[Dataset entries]
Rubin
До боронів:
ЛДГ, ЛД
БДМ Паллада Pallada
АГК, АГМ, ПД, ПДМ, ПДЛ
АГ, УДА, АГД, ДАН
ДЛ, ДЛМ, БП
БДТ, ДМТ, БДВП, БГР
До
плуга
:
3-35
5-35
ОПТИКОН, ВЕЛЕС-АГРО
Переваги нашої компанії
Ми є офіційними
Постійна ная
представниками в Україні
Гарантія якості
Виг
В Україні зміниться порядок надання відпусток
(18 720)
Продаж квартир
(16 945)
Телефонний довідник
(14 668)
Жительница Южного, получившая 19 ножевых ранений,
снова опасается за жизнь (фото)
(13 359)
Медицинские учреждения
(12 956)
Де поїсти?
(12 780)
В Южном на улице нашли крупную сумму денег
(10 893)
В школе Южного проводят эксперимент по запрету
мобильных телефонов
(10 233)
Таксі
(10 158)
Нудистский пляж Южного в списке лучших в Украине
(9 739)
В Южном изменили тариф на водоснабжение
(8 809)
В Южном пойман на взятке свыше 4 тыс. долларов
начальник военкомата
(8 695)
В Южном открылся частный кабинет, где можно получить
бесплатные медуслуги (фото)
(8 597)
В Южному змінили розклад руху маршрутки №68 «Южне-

==

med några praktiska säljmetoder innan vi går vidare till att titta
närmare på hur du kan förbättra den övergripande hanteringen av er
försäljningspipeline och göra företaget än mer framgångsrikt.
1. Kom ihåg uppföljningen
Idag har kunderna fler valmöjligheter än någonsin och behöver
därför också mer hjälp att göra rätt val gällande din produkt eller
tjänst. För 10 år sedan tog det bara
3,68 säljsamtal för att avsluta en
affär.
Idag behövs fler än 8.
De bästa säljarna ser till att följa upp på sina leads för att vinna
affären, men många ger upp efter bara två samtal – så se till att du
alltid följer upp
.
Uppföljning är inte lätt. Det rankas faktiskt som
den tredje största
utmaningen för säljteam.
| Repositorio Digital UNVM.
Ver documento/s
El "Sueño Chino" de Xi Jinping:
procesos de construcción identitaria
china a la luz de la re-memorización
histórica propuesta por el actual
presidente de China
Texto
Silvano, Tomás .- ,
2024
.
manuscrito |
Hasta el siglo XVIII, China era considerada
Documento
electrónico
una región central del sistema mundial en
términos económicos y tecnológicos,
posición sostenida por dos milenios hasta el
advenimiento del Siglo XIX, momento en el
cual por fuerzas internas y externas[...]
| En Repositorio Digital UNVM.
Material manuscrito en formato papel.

> Task requirements:
Each line above that includes the word "manuscrito" is to be copied.

> Your response:
manuscrito |
Material manuscrito en formato papel.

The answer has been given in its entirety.